Australian voters are frustrated and angry with the state of politics. The big risk for incumbent governments is that voters don’t think they have the change they voted for, so negative sentiment fuels the emergence of more political disruptors, especially populist threats.
That’s why there are also lessons for Labor in the SA count.
Labor heartland seats including Mawson, Cheltenham and Elizabeth have experienced a collapse in the party’s vote, and One Nation appears to be the partial beneficiary.
With nearly 60% of the vote counted in Mawson, Labor has had a double-digit swing against it, with the Liberal vote also down. At this point in the count, it appears that the One Nation candidate with a primary vote of 26% has cannibalised the vote of both major parties. Further north in Elizabeth, with a much smaller count, Labor’s primary vote has absorbed a swing against it of about 15%, with the Liberal party copping a 13% swing against it. One Nation has enjoyed a 23% swing in its favour and is polling a primary vote of 32%.
The other risk of One Nation converting early voting intention support in public polling into actual votes is that it now provides a permission structure for other Pauline Hanson-curious voters across Australia to join the juggernaut and grow One Nation’s vote share.
Will the broader Labor movement see the warning signs?
It was clear in the final week of the campaign that Malinauskas – a generational political talent – recognised the risk and sharpened his attack on One Nation. It could be that with those closing messages he received some political reward in seats where soft Labor voters were Hanson-curious.
Indeed, the premier addressed One Nation’s reductive prescriptions in his acceptance speech late on Saturday. That’s because he knows that One Nation is building a much broader support base, capitalising on the sense of disillusionment that the status quo isn’t working and essentially being defined by what it’s not.

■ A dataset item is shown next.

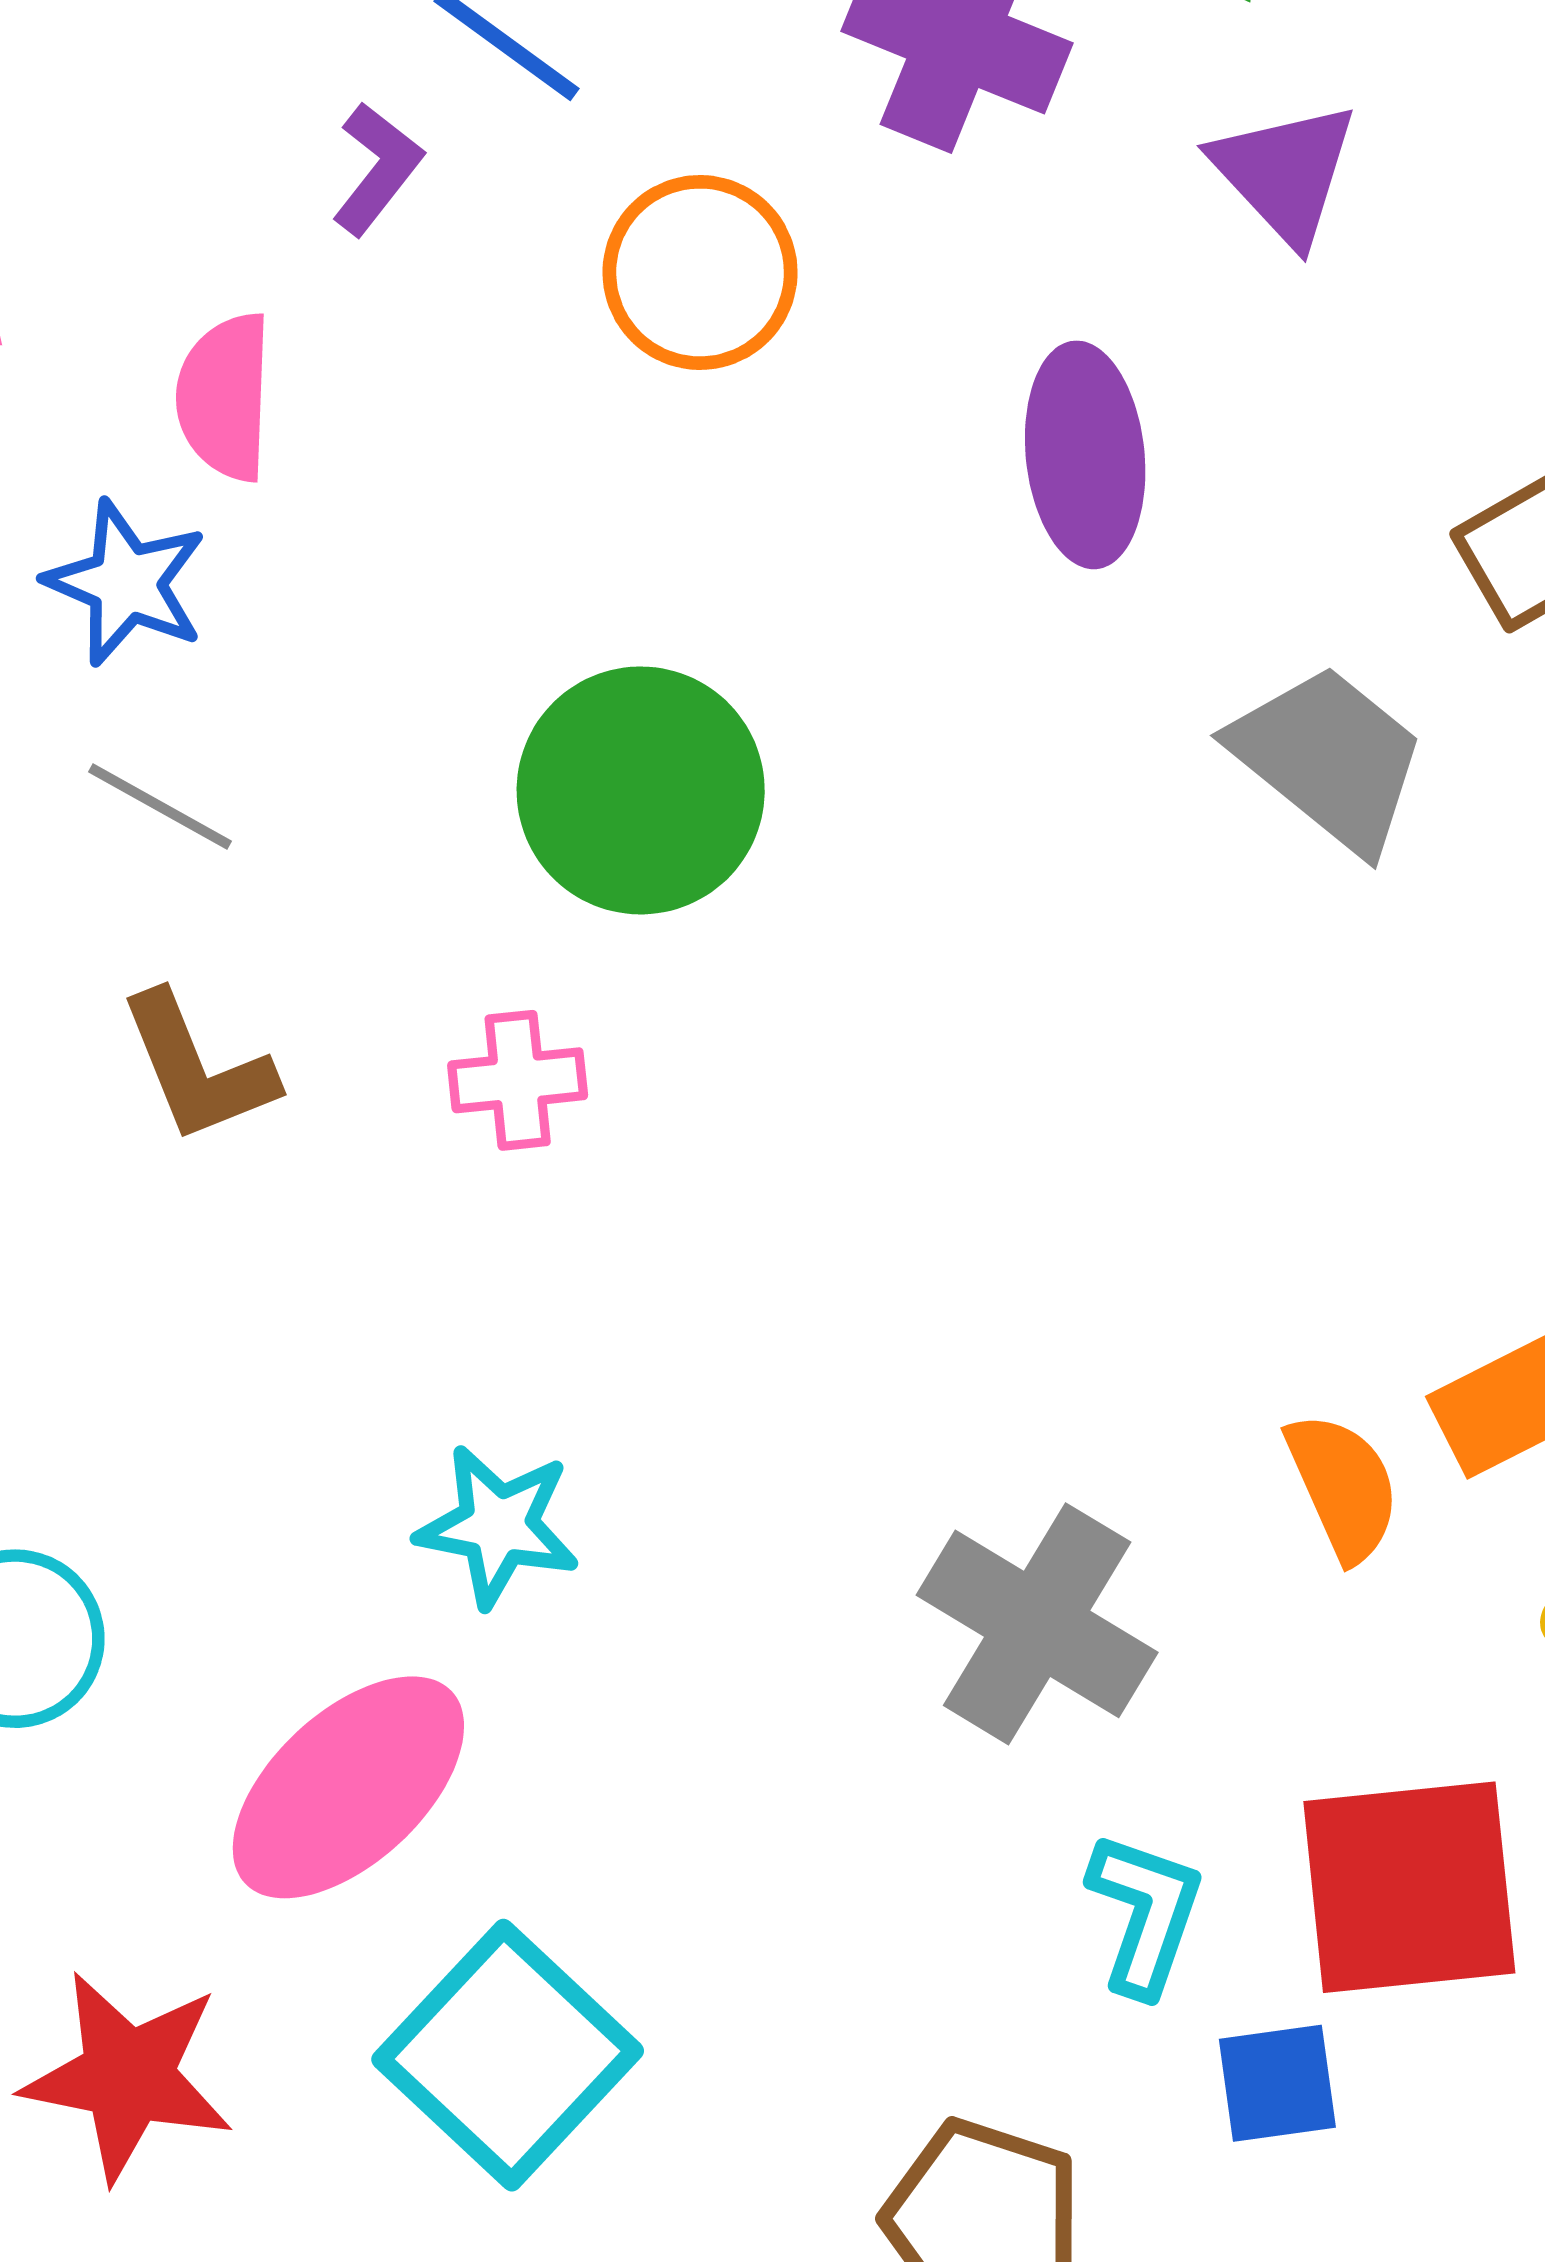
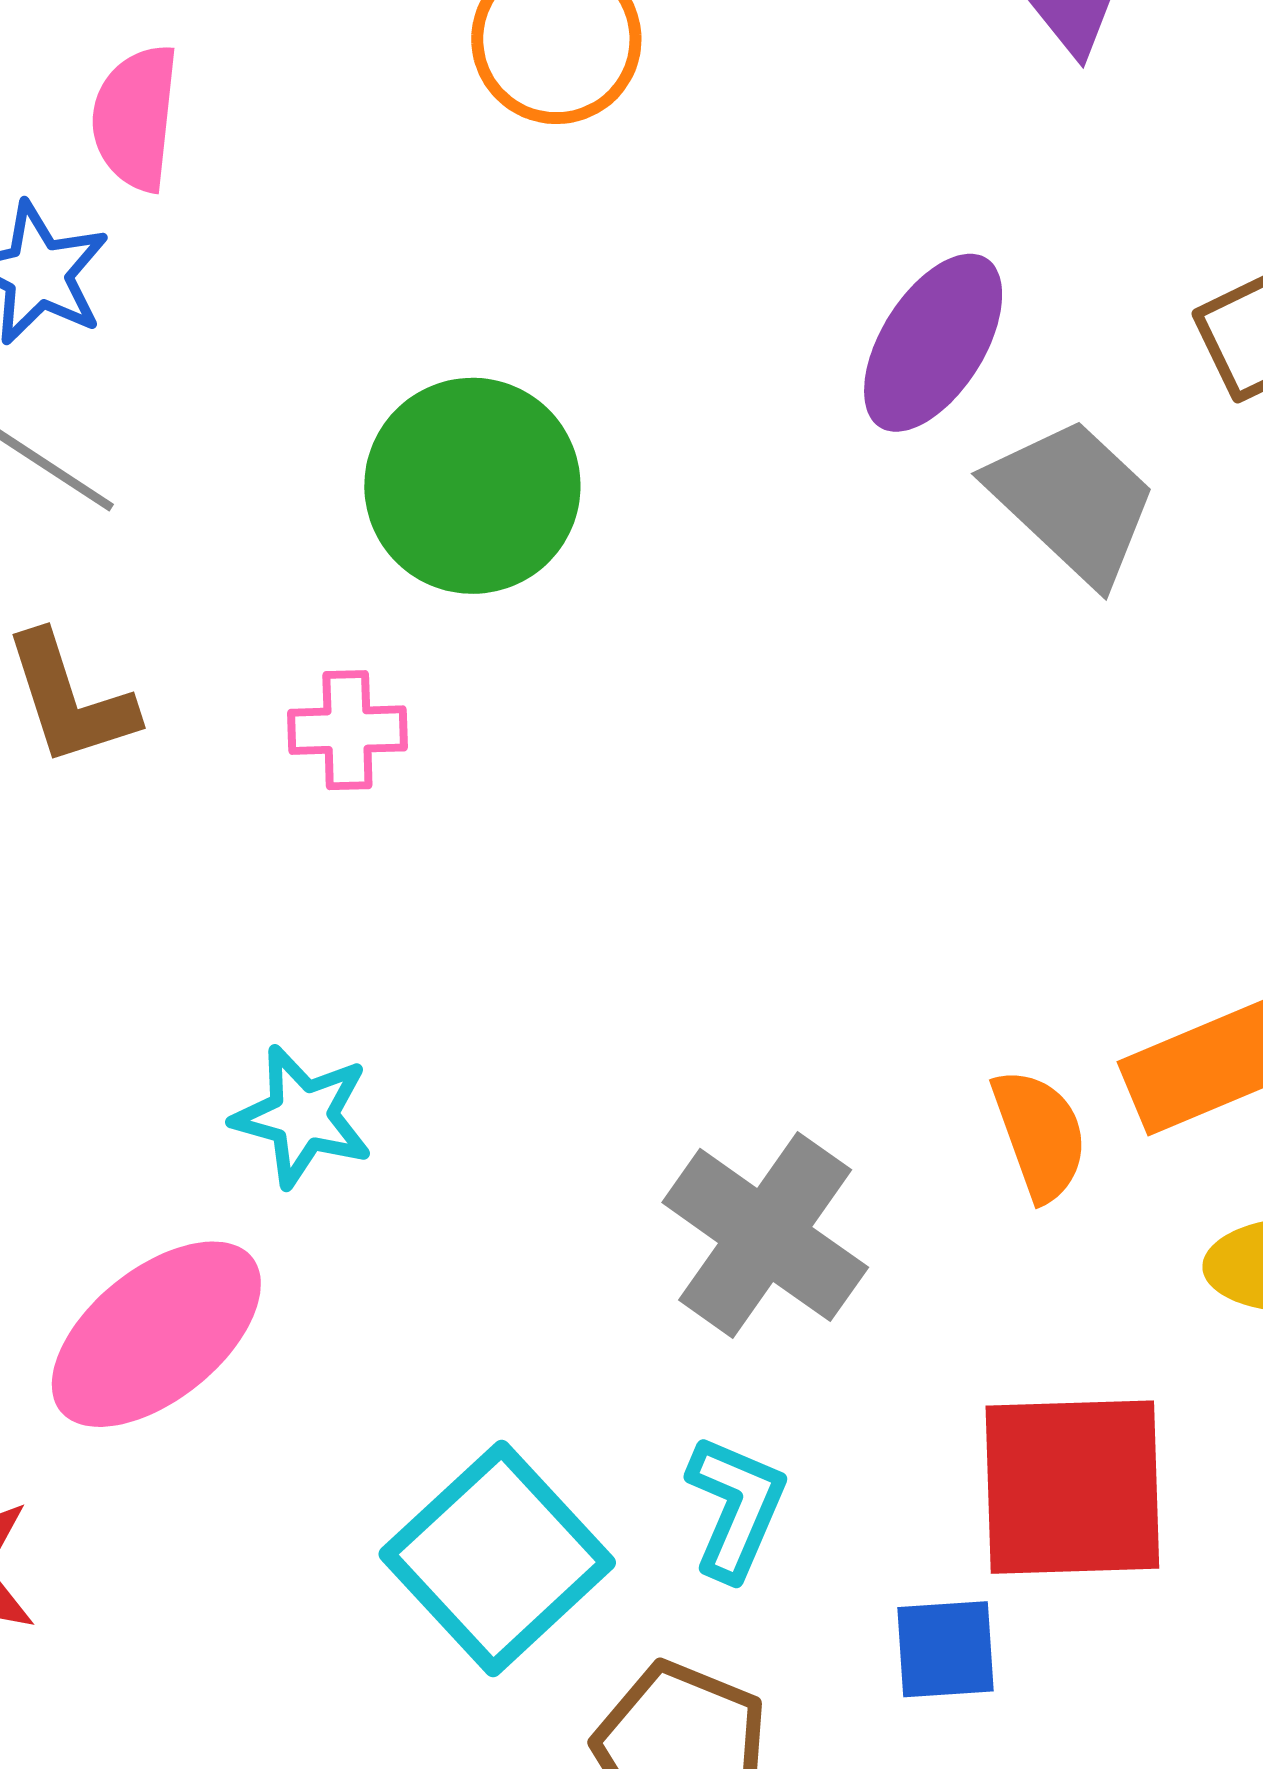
purple ellipse: (1085, 455) -> (933, 343), moved, turned 34
cyan L-shape: (1145, 1913) -> (736, 1507), moved
cyan square: (508, 2055) -> (497, 1558), moved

The question is, will the federal Liberal party copy his playbook and take on Hanson and One Nation?
While it’s easy to see the likes of the Coalition shadow treasurer, Tim Wilson, and the new Nationals leader, Matt Canavan, tearing down One Nation’s limited policy offerings in the same way John Howard and Peter Costello did, it’s also easy to see the likes of the Liberal senator Alex Antic and the Sky after Dark media ecosystem arguing that the Coalition should align itself with Hanson.
And, like a bad case of haemorrhoids that keeps recurring, the Liberal party will most likely again have the internal (and external) argument about preference deals with One Nation and where it puts it on how-to-vote cards. In a fragmented electoral landscape, these are arguments that will have different consequences for inner suburban, outer suburban and regional voters. The problem for the Liberal party is that it is now fighting on three fronts against Labor, the teal independents and One Nation.
But as we wait to see how many SA seats One Nation eventually lands, the biggest risk at the moment for the Liberal party is Hanson proving that One Nation can win seats. If she can demonstrate that a vote for One Nation is more than just a protest, this might break the last mental block for many Liberal voters who have held back from switching to the insurgent party in the belief it would be a wasted vote.
In politics the greatest sign of weakness is to not recognise your own weakness. The Liberal party is already struggling because it lacks purpose. But if it fails to recognise its biggest weakness and take on One Nation it runs the risk of fading into irrelevance.